> Data shown

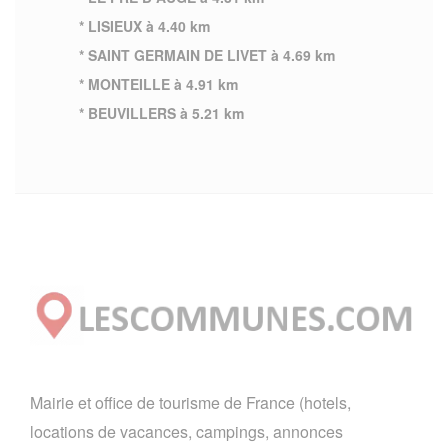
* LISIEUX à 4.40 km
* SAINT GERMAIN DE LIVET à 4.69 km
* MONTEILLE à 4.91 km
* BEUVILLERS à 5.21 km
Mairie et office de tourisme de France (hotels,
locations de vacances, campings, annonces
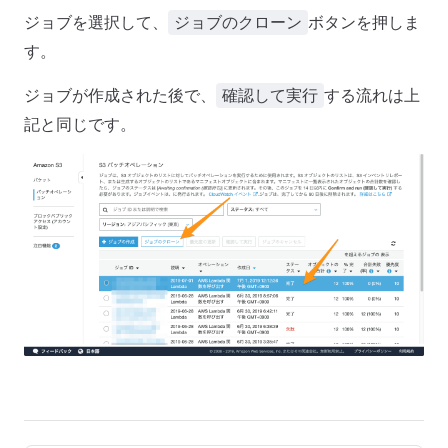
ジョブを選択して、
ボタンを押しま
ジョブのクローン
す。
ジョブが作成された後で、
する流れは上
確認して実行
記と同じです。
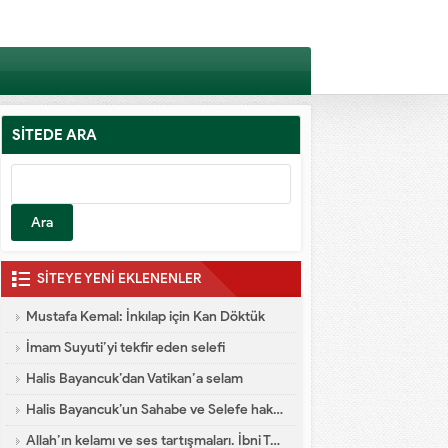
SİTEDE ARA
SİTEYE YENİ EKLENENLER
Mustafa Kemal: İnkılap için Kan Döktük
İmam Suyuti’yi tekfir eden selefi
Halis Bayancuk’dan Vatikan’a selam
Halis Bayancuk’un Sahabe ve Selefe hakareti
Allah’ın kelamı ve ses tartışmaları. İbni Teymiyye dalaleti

...

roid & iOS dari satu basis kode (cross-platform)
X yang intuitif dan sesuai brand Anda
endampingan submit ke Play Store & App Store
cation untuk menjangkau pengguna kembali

---

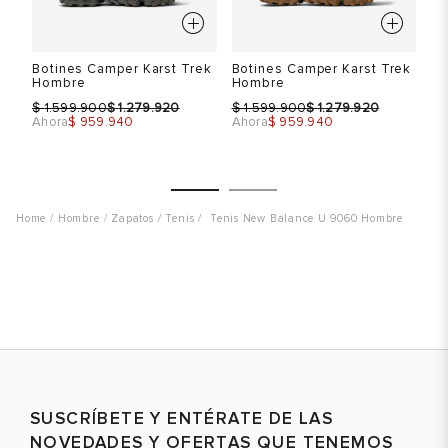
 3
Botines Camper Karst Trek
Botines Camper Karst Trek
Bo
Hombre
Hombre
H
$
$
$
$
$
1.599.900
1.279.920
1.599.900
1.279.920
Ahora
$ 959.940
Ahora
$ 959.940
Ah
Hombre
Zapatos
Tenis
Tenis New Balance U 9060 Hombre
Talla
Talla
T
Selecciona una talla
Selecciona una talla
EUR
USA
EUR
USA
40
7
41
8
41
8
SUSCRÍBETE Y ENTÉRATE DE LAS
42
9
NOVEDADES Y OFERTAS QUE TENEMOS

> Exercise brief
What belongs in the answer is each line of the data that has the word "Halis".

> Result of this task
Halis Bayancuk’dan Vatikan’a selam
Halis Bayancuk’un Sahabe ve Selefe hakareti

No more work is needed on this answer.